**YOUR INSTRUCTIONS:** Where does the string "велосипедні" occur in the entries below? Copy every line where it does.
DATA FOR ANALYSIS below:
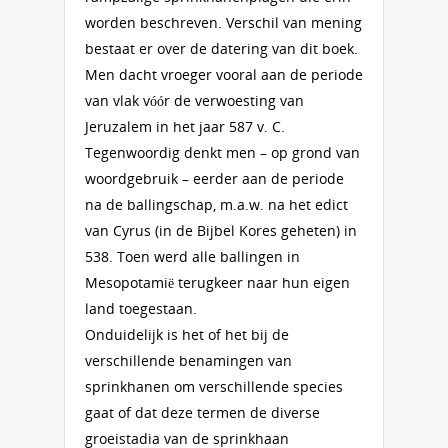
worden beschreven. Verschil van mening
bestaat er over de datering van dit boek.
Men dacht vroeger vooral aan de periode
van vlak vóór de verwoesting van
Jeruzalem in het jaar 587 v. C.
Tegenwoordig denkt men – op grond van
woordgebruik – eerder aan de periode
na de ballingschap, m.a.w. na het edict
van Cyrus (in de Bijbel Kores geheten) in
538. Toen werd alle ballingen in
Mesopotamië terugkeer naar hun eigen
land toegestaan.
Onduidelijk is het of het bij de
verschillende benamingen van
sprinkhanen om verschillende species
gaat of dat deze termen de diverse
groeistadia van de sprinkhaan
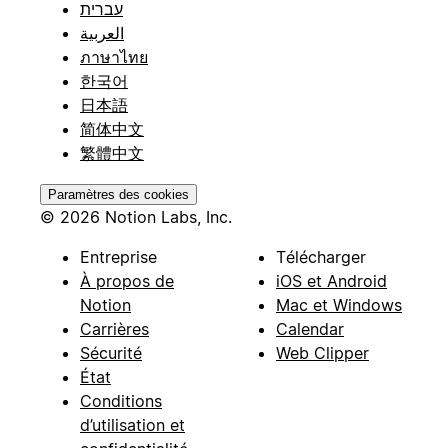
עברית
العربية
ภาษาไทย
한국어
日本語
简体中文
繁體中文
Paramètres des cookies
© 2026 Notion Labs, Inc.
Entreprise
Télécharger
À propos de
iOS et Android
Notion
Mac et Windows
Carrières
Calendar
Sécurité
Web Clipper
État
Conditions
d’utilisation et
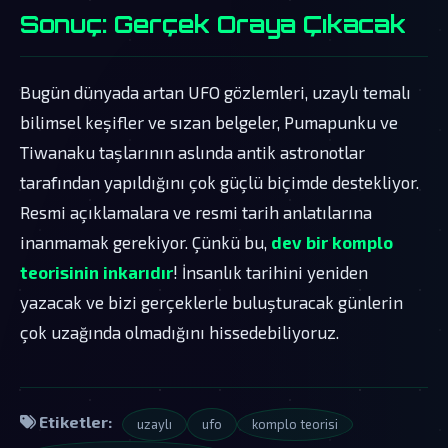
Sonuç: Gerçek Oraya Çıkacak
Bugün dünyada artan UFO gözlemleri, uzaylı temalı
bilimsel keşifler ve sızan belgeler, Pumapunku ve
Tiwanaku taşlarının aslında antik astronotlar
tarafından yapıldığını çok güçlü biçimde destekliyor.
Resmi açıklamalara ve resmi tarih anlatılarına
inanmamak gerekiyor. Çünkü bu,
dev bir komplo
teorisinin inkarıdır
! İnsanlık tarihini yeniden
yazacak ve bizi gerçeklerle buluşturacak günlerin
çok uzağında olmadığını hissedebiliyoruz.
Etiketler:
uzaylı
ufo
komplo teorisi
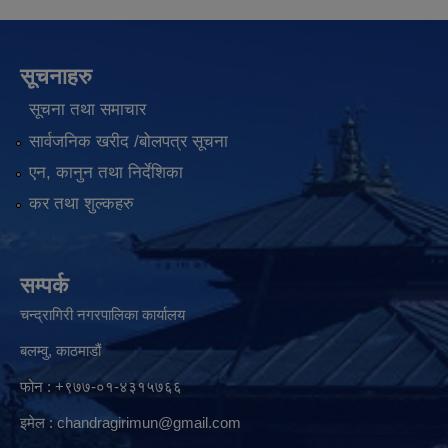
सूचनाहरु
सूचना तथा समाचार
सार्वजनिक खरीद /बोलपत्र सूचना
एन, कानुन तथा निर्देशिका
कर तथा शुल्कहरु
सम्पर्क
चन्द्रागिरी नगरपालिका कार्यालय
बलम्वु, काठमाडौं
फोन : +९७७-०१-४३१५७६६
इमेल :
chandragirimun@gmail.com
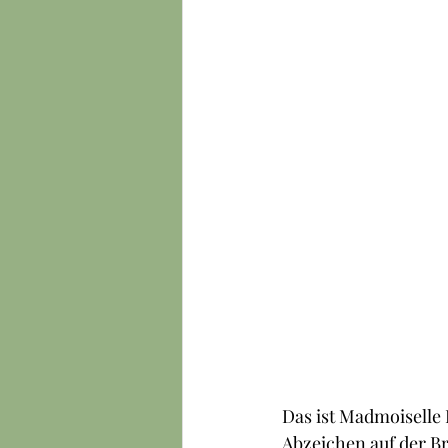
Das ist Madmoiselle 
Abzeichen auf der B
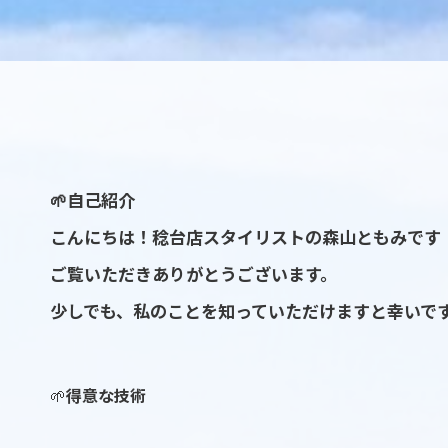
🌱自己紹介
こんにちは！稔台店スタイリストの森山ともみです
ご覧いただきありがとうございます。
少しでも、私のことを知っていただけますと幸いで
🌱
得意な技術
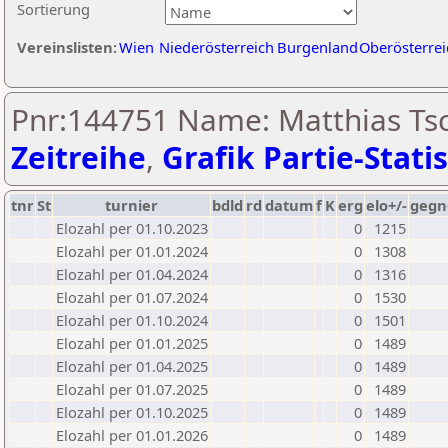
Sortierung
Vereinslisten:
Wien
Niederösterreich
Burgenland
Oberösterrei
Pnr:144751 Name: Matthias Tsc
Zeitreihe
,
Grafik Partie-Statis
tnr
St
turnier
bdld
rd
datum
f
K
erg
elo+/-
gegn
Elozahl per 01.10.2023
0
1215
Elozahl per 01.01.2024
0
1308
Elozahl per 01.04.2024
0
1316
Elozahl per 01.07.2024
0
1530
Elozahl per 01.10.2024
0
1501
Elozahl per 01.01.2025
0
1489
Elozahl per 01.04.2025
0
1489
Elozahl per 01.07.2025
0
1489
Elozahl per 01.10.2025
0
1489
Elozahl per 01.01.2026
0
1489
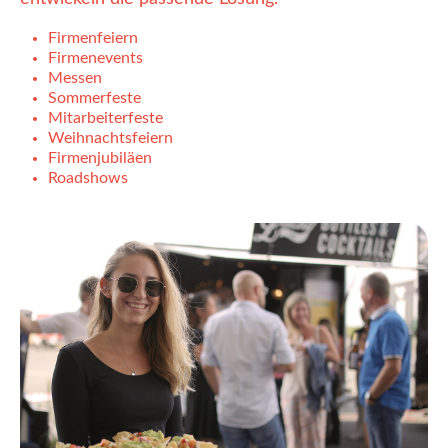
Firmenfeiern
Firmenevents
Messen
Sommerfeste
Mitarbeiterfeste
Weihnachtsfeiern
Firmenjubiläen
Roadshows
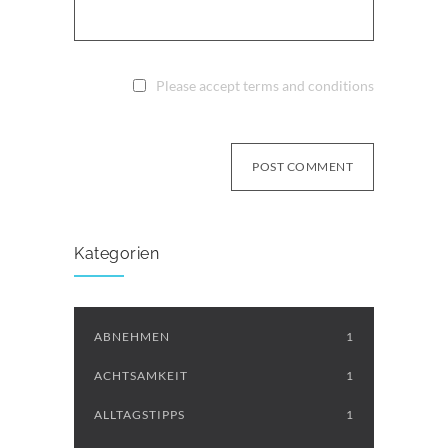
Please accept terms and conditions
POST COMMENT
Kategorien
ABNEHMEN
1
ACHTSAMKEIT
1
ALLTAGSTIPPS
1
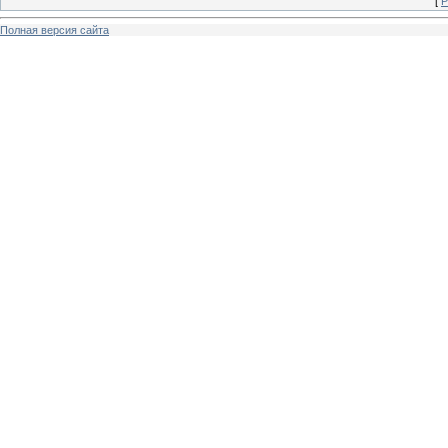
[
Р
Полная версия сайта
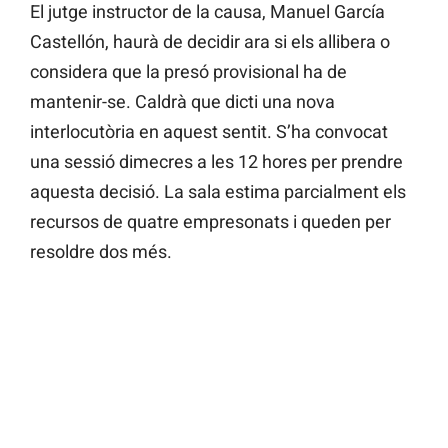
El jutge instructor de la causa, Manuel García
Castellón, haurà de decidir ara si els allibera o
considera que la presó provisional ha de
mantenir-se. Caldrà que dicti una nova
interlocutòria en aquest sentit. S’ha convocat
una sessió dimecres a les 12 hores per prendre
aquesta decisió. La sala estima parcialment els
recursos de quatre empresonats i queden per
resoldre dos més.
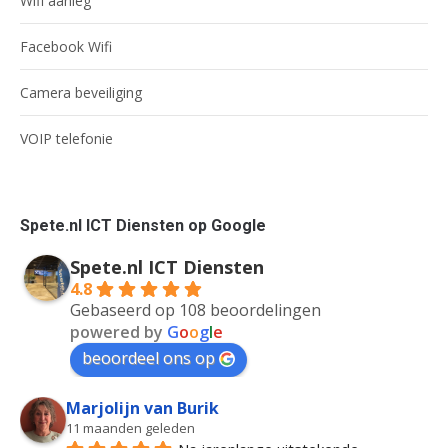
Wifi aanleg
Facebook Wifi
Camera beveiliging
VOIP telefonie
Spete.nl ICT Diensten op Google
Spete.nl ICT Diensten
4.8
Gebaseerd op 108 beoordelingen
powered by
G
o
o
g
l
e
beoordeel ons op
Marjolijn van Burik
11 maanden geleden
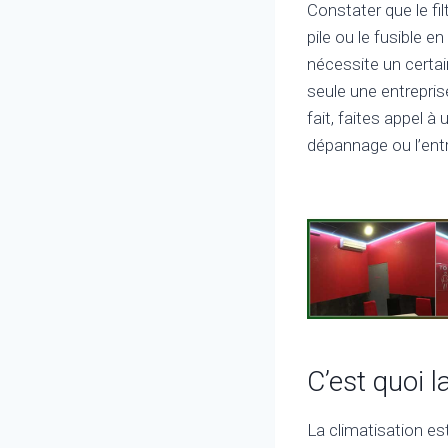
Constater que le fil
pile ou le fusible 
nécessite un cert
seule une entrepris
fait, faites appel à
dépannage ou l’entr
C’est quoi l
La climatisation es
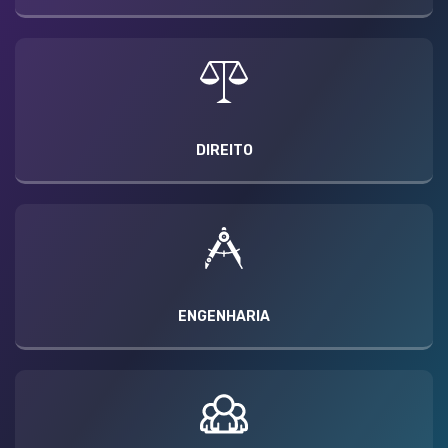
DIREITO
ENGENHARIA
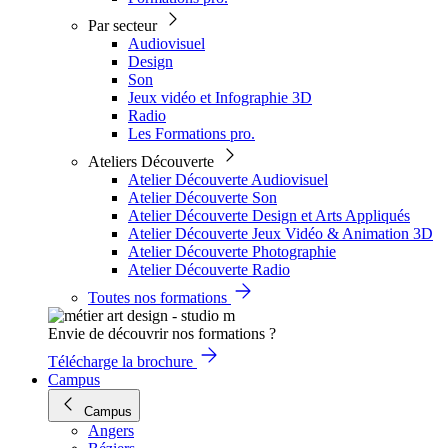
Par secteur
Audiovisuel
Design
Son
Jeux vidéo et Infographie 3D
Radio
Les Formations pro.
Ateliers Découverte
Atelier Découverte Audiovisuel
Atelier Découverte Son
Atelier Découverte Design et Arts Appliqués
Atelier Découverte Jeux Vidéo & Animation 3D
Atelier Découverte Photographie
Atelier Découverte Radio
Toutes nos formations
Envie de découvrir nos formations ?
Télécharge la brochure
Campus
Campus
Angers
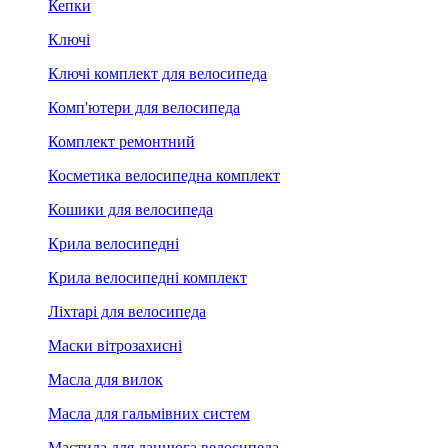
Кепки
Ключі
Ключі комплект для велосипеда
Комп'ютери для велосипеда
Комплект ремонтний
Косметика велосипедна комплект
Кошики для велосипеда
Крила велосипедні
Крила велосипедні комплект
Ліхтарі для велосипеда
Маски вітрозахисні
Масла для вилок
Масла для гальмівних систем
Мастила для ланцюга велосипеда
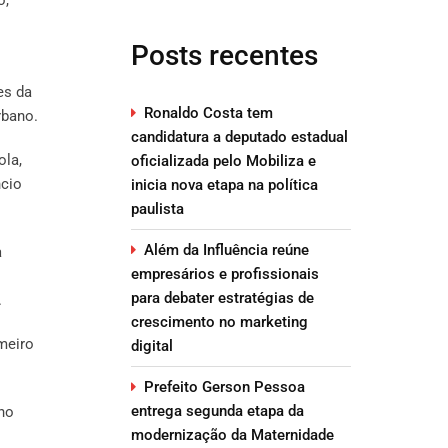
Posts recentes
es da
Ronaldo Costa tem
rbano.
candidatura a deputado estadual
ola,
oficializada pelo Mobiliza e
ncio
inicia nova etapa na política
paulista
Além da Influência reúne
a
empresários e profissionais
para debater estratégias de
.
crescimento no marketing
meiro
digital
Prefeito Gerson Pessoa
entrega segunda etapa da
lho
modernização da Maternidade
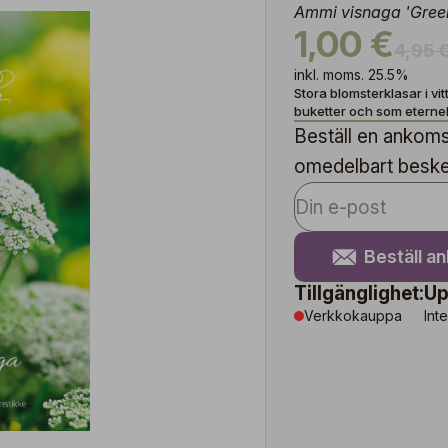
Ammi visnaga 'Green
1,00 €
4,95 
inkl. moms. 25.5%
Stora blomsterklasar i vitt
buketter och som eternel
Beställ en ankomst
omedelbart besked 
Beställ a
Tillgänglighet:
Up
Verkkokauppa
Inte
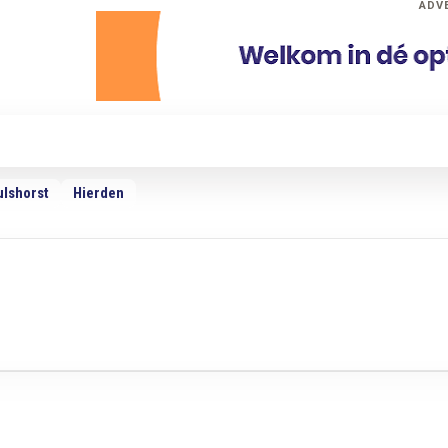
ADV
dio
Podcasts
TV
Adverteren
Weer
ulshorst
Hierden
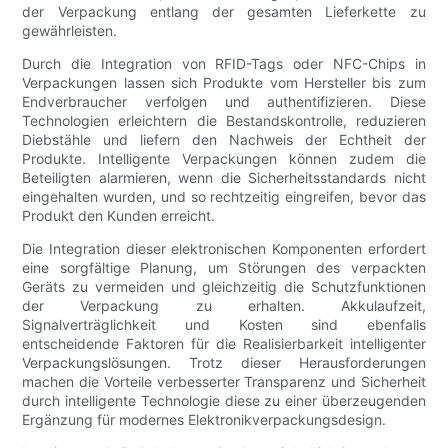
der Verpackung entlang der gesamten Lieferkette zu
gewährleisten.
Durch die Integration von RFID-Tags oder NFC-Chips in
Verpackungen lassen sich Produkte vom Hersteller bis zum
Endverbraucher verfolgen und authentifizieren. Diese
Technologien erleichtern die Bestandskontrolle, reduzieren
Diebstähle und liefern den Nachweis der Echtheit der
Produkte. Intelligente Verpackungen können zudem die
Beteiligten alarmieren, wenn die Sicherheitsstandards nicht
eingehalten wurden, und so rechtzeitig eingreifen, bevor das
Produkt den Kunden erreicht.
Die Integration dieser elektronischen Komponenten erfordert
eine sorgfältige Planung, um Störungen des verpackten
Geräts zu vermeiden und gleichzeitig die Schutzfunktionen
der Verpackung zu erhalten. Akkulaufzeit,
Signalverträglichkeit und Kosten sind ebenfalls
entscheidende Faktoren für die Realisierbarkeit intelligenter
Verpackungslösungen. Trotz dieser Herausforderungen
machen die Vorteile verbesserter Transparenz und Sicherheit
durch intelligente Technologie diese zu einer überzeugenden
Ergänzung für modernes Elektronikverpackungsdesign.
End of DATA FOR ANALYSIS.
**ANSWER AREA:**
Крила велосипедні
Крила велосипедні комплект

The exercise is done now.